Definition of "Geosciences"
But before we all get too excited, we should pause to consider what exactly is meant by Geosciences as defined currently by Thomson Scientific. The journal category Geosciences contains 439 journals covering a very wide range of subject matter indeed (see
www.in-cites.com/journal-list/index.html) As well as our very own Journal of the Geological Society, it also includes the entire Journal of Geophysical Research family, and publications on remote sensing, climatology, oceanography, glaciology – nearly everything, in fact, to do not just with the solid Earth, but atmospheres and oceans as well. This is a very broad definition, with its boundaries blurred into physical geography, meteorology, environmental sciences and ecology; single honours geology it is not!
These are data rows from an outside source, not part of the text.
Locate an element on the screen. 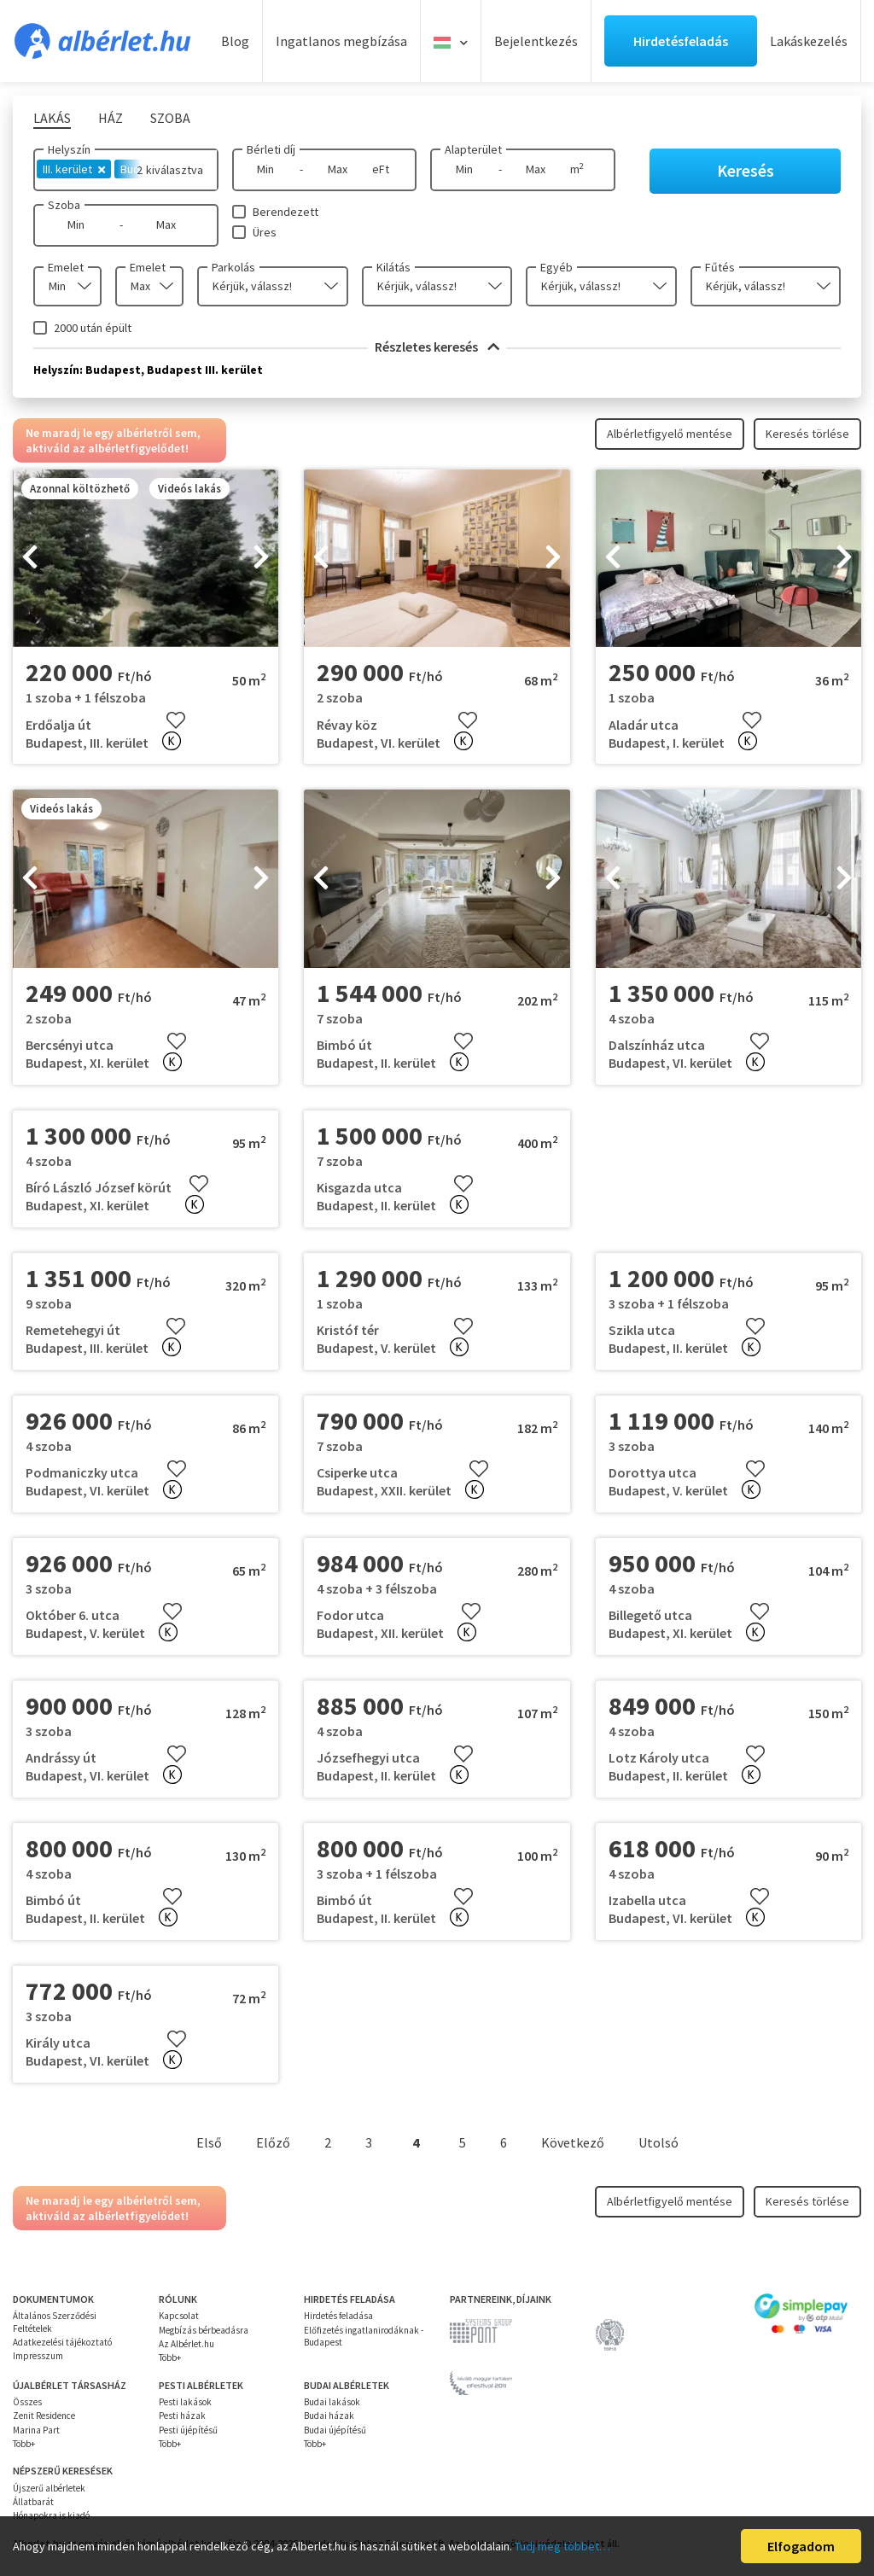 This screenshot has width=874, height=2576. Pesti újépítésű is located at coordinates (188, 2430).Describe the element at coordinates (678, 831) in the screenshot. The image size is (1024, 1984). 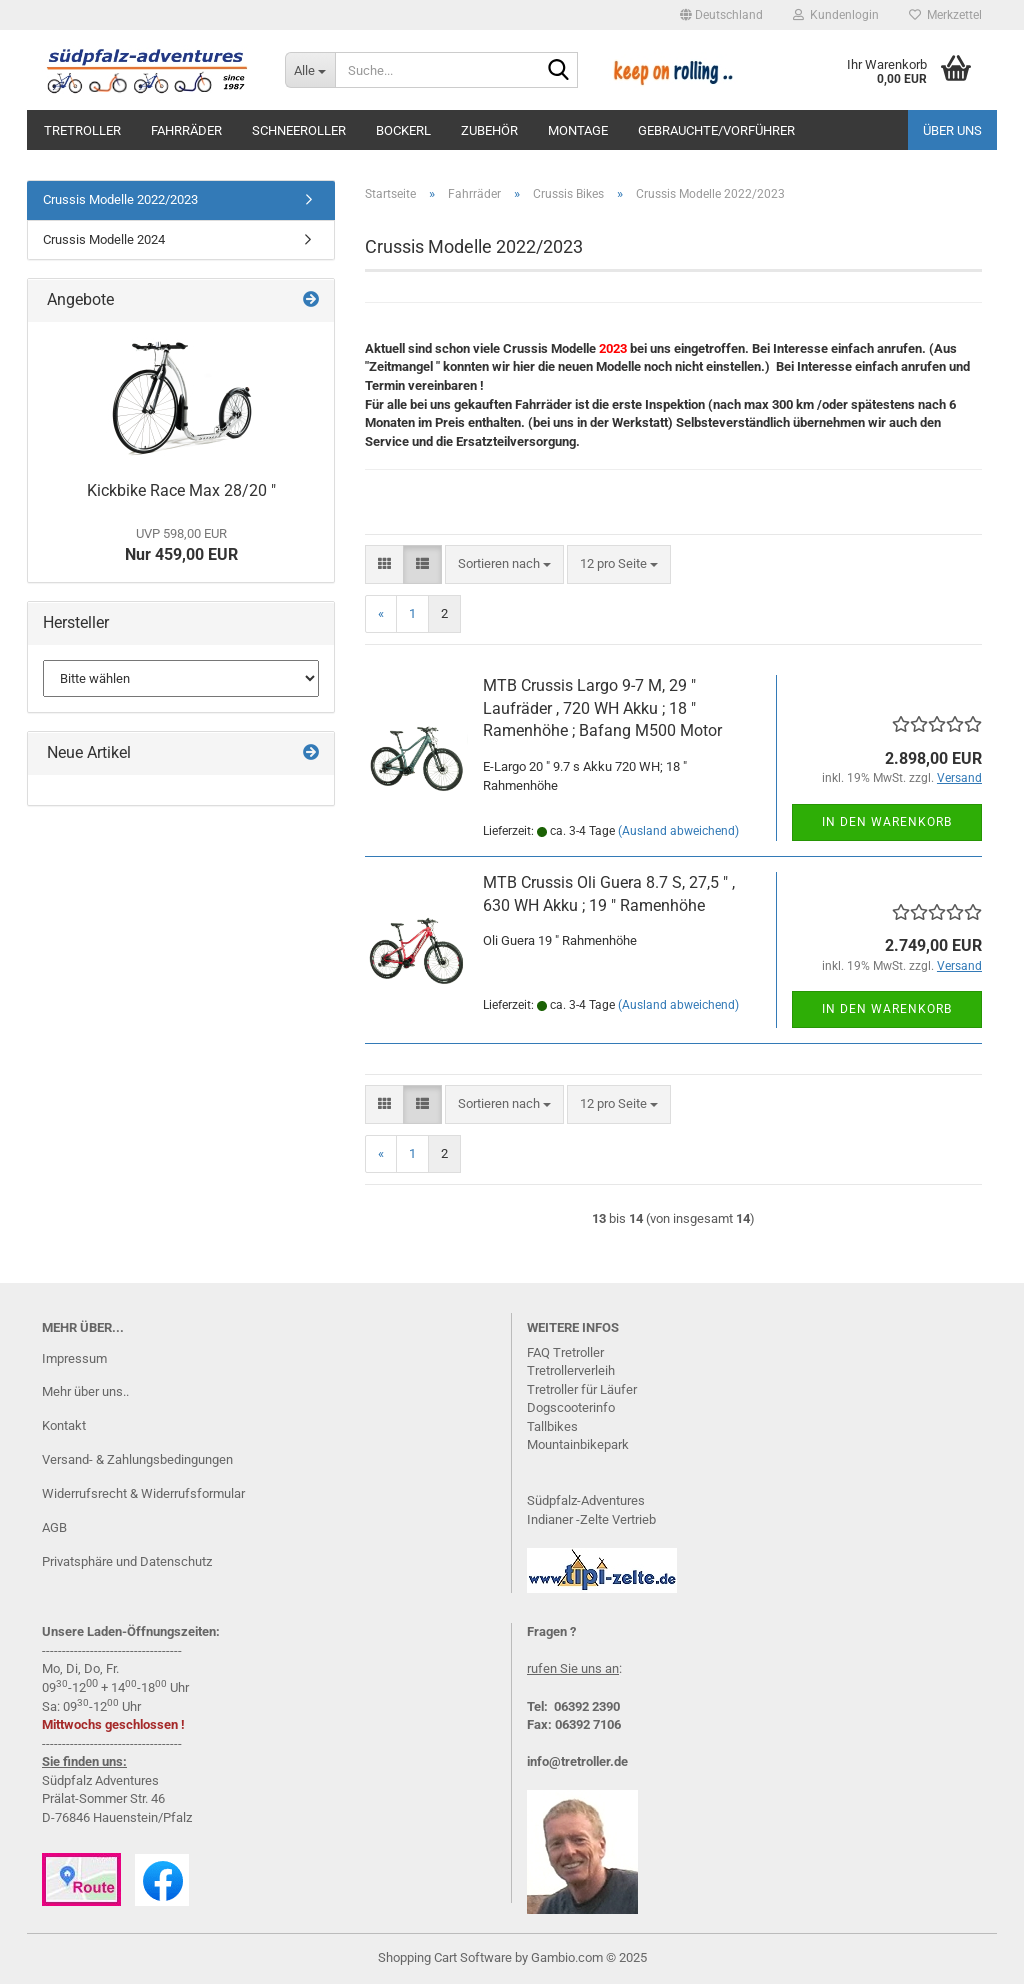
I see `(Ausland abweichend)` at that location.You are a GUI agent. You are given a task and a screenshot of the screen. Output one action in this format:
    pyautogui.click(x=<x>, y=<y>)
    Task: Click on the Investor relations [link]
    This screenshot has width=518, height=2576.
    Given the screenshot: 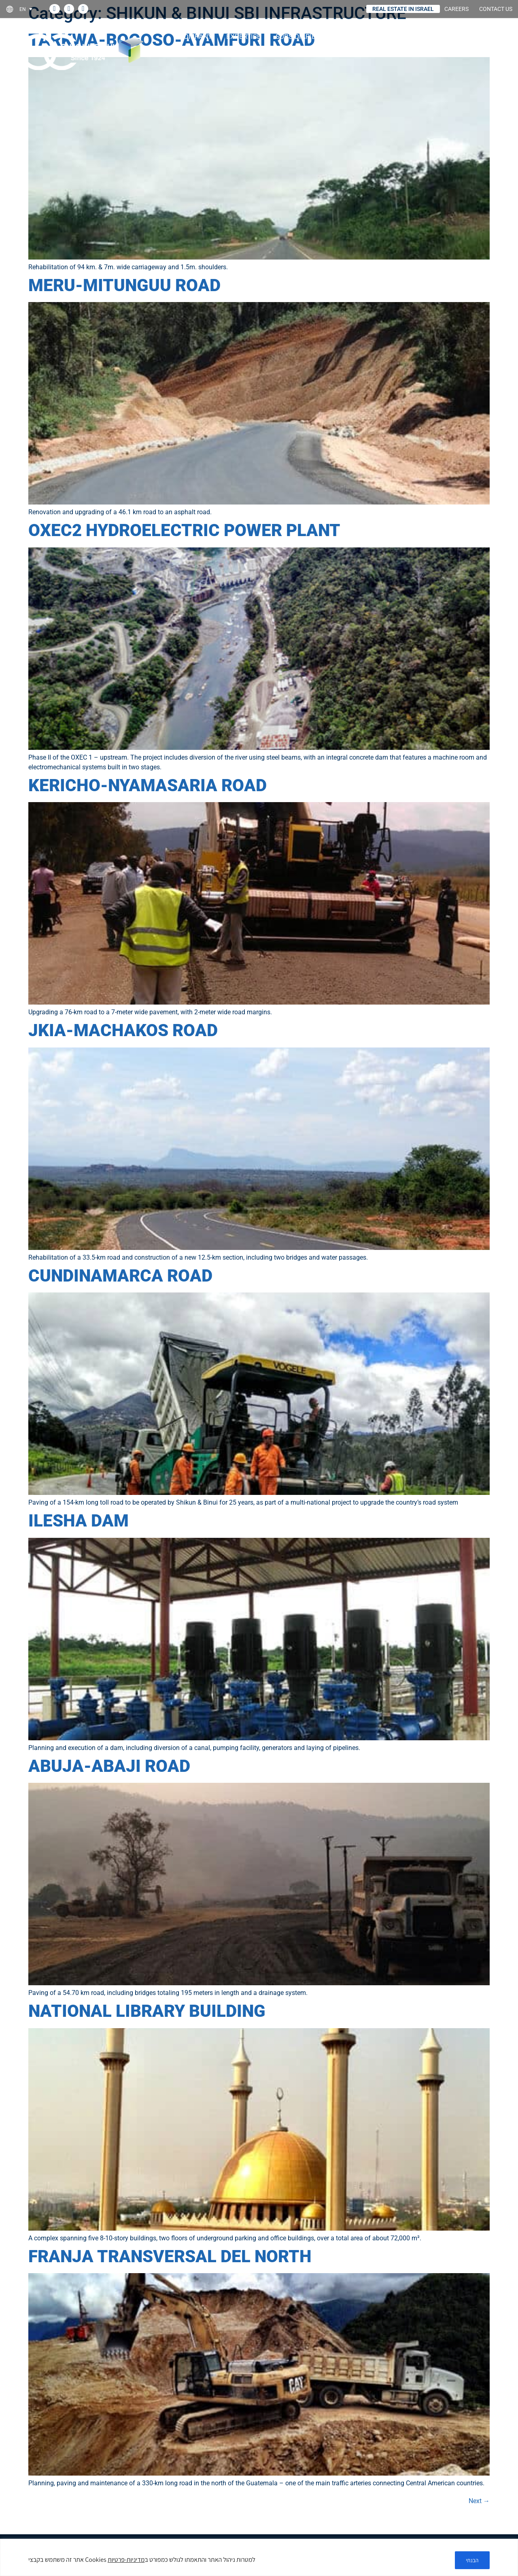 What is the action you would take?
    pyautogui.click(x=415, y=36)
    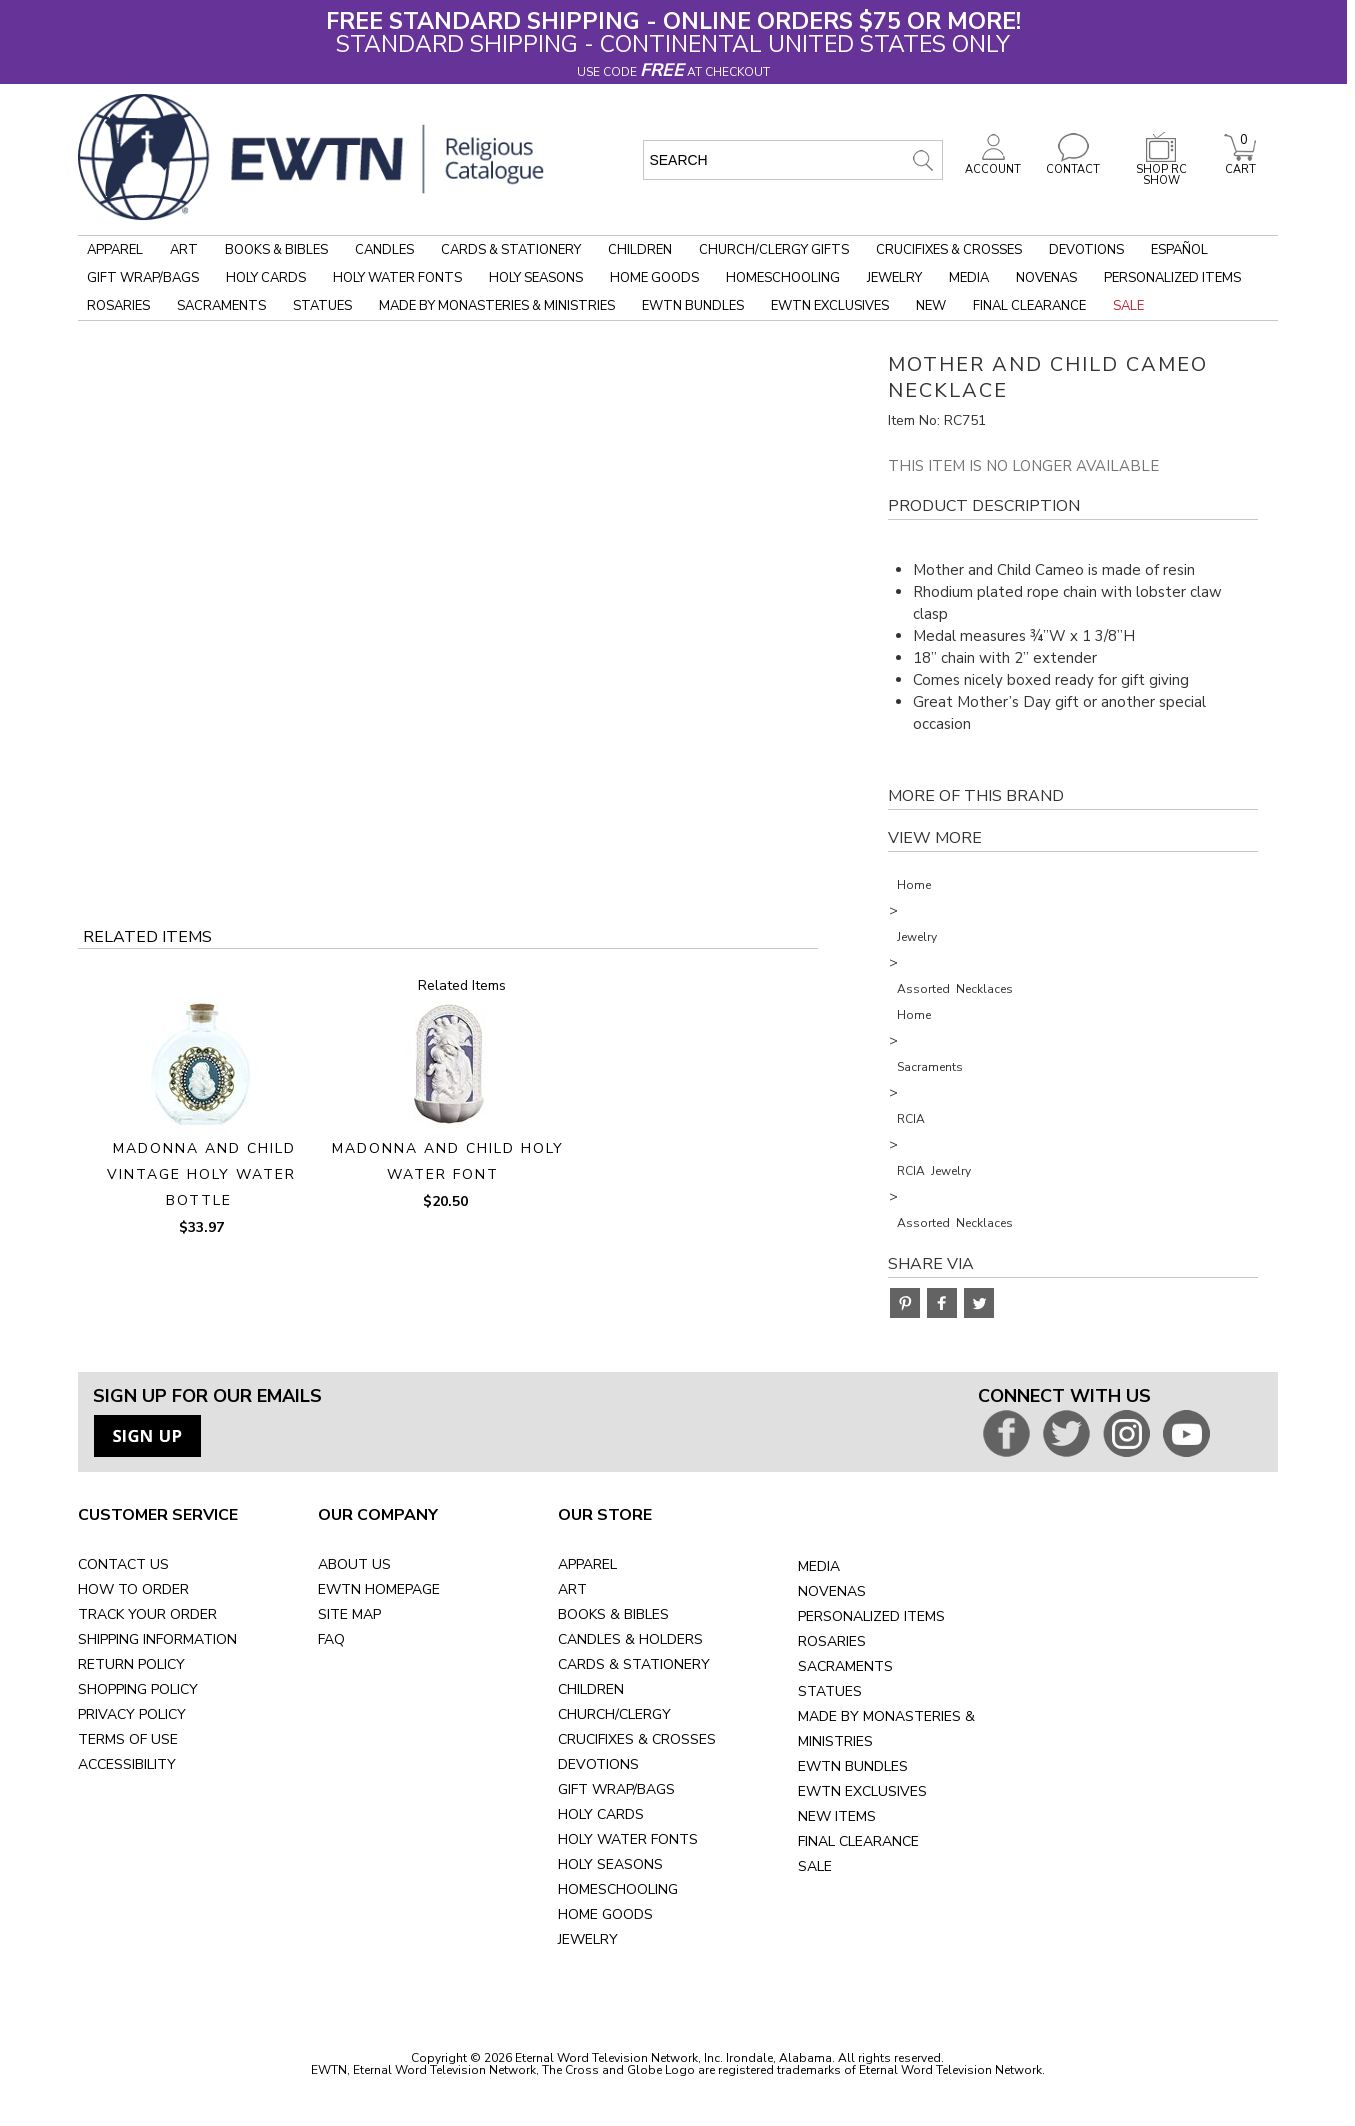  I want to click on CANDLES & HOLDERS, so click(630, 1639).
And with this wide spread of categories comes a rather awkward question: “Which bit (if any) of Geosciences sensu lato, dominates the "high impact" end?” Put another way, could the sustained greater-than-average performance since 1997 (Fig. 2) be due to consistently high performance in a specific subset of Geosciences as presently defined?
Institutional ranking based on RBI metrics
Perhaps one way to answer this question is to look at the top ten UK institutions ranked by article count where RBI >8. This is shown in Table 2 for the period 1997-2006 used in Figure 3. As a proxy for those institutions that retain a grounding in traditional geological subjects, the table also shows where F600 (Undergraduate BSc Geology) is offered.